Instructions to follow. The copy you return should hold only the lines from the top of the data below through the line with "prochain. 13 vaches", each duplicated exactly and with no pictures.

Supplied information.

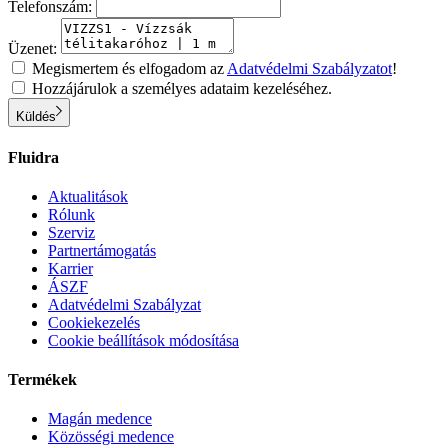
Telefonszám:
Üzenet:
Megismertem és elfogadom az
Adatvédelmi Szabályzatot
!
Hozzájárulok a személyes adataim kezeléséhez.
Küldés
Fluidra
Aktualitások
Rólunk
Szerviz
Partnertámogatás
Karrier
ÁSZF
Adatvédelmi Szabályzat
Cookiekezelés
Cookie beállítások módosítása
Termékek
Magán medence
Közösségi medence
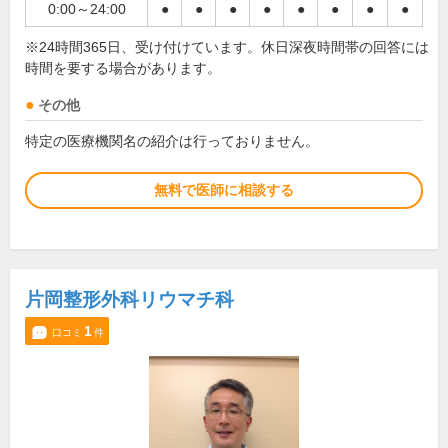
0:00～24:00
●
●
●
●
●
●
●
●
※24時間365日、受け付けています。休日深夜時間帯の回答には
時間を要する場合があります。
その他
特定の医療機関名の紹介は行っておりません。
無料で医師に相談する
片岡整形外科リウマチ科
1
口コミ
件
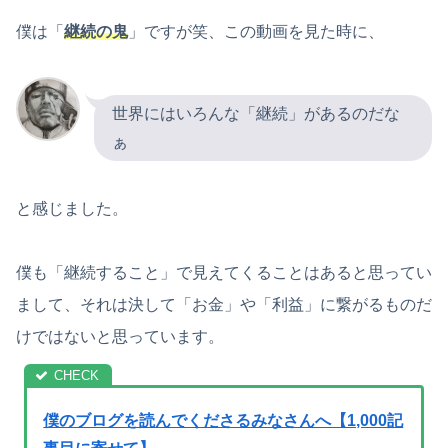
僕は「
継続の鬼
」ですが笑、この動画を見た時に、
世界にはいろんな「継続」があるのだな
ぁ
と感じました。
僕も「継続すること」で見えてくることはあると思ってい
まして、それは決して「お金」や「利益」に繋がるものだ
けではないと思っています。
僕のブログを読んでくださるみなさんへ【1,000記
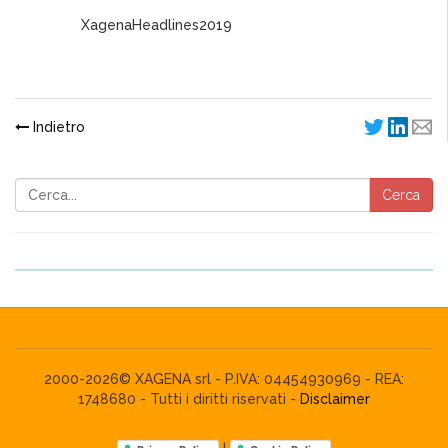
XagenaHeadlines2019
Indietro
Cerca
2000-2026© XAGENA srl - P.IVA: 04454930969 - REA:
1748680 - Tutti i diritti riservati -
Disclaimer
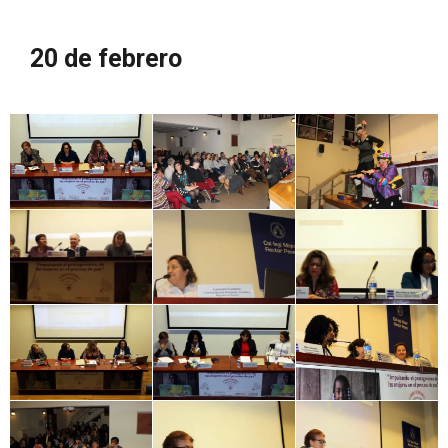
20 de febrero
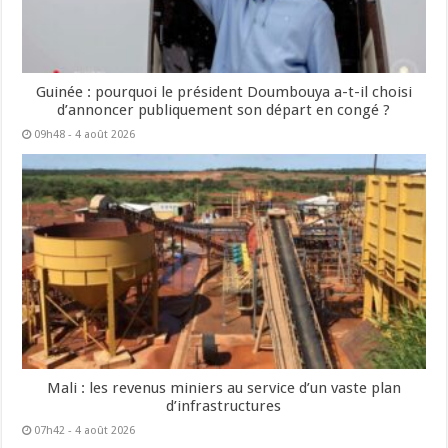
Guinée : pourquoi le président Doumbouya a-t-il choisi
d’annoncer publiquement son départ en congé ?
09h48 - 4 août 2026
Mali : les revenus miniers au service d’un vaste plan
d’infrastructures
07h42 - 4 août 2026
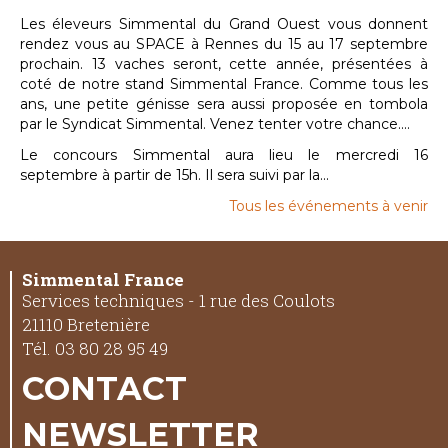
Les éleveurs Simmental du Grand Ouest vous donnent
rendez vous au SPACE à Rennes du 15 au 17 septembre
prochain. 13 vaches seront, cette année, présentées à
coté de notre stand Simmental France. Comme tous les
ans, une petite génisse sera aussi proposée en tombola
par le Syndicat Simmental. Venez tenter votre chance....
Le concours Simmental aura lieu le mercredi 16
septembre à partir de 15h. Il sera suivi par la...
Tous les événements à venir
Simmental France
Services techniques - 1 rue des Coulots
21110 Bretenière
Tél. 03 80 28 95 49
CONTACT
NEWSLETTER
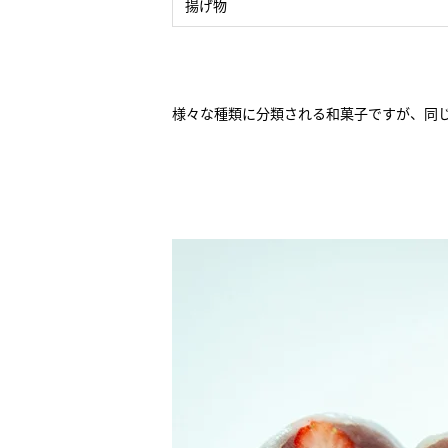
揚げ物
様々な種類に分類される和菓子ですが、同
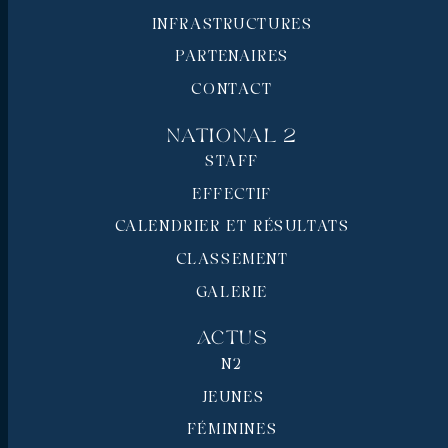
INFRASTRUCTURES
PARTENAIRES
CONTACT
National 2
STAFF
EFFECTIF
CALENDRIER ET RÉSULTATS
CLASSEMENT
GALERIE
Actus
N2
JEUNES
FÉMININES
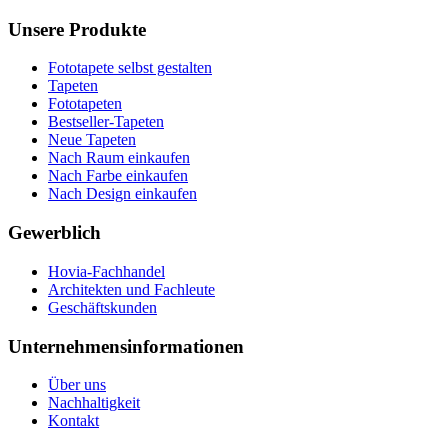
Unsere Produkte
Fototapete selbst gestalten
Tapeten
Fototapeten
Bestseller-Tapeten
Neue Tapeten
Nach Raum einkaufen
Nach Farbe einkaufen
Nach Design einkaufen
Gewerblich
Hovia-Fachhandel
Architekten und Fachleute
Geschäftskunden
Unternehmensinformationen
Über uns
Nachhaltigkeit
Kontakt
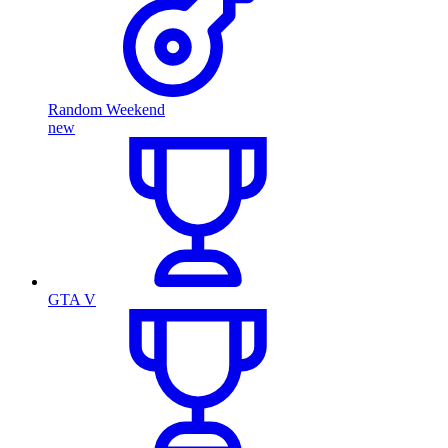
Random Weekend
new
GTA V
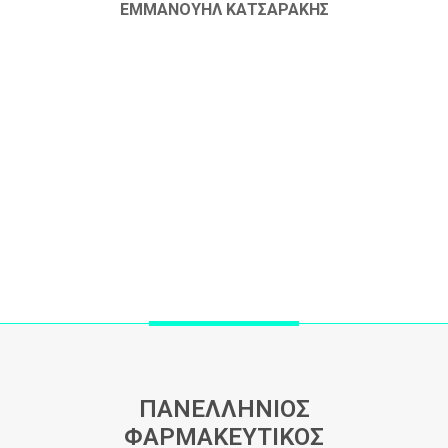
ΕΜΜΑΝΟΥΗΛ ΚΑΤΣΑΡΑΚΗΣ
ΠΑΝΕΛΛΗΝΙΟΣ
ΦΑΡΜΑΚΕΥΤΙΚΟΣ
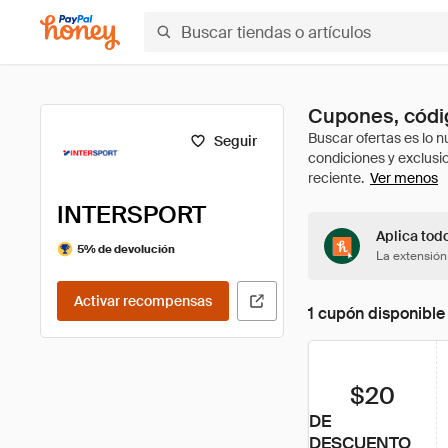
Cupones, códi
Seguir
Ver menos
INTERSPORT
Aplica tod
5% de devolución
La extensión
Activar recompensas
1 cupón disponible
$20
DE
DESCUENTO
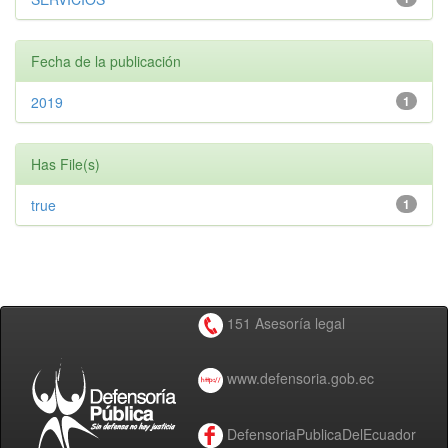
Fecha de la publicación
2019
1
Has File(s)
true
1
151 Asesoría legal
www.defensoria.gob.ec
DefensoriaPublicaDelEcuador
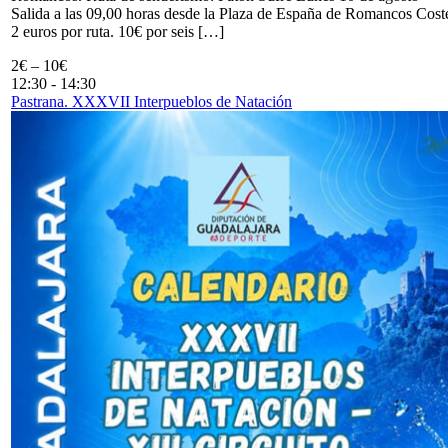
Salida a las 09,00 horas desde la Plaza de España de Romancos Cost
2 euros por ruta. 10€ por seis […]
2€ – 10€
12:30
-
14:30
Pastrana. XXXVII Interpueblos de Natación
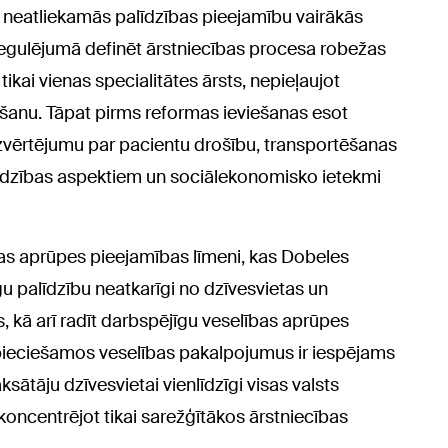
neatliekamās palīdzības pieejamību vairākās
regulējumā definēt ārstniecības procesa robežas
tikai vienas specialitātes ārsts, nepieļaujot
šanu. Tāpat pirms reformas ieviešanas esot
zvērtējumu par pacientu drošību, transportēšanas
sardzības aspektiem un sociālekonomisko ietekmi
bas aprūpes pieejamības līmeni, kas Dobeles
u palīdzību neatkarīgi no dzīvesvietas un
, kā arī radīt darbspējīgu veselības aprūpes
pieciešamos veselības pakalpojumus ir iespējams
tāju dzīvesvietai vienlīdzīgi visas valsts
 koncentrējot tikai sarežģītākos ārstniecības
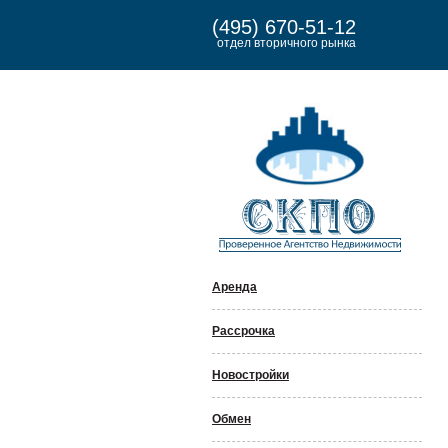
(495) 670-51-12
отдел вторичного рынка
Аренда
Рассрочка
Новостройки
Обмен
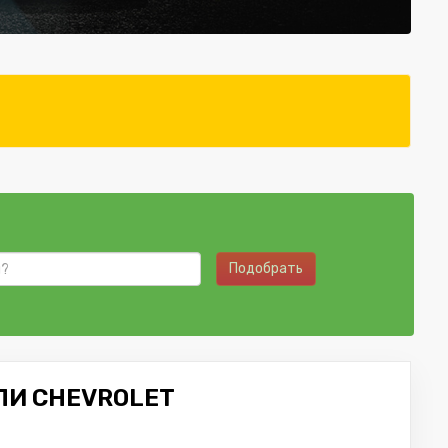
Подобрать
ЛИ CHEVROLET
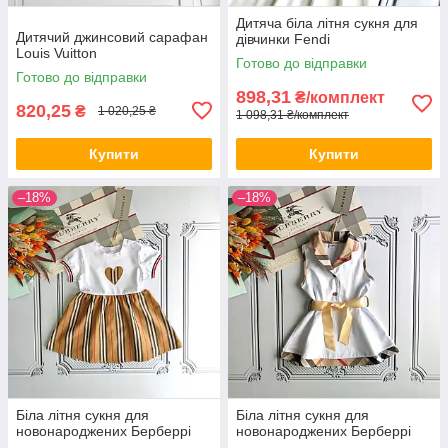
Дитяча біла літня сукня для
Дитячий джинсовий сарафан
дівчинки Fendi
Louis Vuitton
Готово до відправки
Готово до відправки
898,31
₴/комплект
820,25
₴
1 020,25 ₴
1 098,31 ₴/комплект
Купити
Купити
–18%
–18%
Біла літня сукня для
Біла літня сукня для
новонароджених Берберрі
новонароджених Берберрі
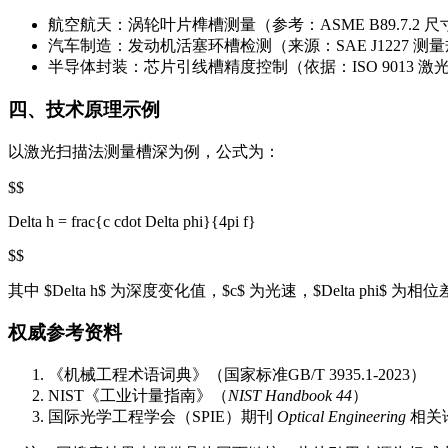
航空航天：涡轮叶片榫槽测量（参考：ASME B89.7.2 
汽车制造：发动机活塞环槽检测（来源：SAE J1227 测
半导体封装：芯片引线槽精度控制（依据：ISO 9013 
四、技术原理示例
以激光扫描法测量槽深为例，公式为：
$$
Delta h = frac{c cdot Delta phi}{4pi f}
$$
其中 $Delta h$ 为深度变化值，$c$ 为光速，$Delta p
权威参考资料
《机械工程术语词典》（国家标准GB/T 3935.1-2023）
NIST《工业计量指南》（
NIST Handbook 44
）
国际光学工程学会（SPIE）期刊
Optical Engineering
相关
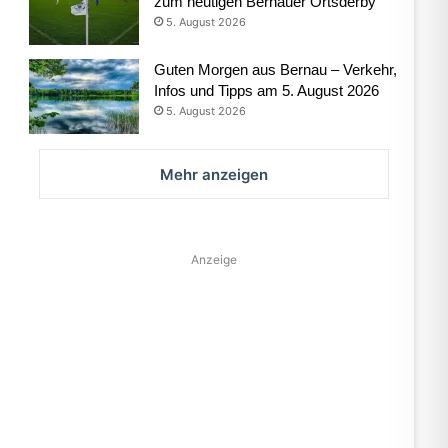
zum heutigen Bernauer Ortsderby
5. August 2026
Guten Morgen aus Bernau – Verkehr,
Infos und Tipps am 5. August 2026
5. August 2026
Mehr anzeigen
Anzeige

Task answer.
Telefonszám:
Üzenet:
Megismertem és elfogadom az
Adatvédelmi Szabályzatot
!
Hozzájárulok a személyes adataim kezeléséhez.
Küldés
Fluidra
Aktualitások
Rólunk
Szerviz
Partnertámogatás
Karrier
ÁSZF
Adatvédelmi Szabályzat
Cookiekezelés
Cookie beállítások módosítása
Termékek
Magán medence
Közösségi medence
0:00～24:00
●
●
●
●
●
●
●
●
※24時間365日、受け付けています。休日深夜時間帯の回答には
時間を要する場合があります。
その他
特定の医療機関名の紹介は行っておりません。
無料で医師に相談する
片岡整形外科リウマチ科
1
口コミ
件
僕は「
継続の鬼
」ですが笑、この動画を見た時に、
世界にはいろんな「継続」があるのだな
ぁ
と感じました。
僕も「継続すること」で見えてくることはあると思ってい
まして、それは決して「お金」や「利益」に繋がるものだ
けではないと思っています。
僕のブログを読んでくださるみなさんへ【1,000記
XagenaHeadlines2019
Indietro
Cerca
2000-2026© XAGENA srl - P.IVA: 04454930969 - REA:
1748680 - Tutti i diritti riservati -
Disclaimer
20 de febrero
Guinée : pourquoi le président Doumbouya a-t-il choisi
d’annoncer publiquement son départ en congé ?
09h48 - 4 août 2026
Mali : les revenus miniers au service d’un vaste plan
d’infrastructures
07h42 - 4 août 2026
Les éleveurs Simmental du Grand Ouest vous donnent
rendez vous au SPACE à Rennes du 15 au 17 septembre
prochain. 13 vaches seront, cette année, présentées à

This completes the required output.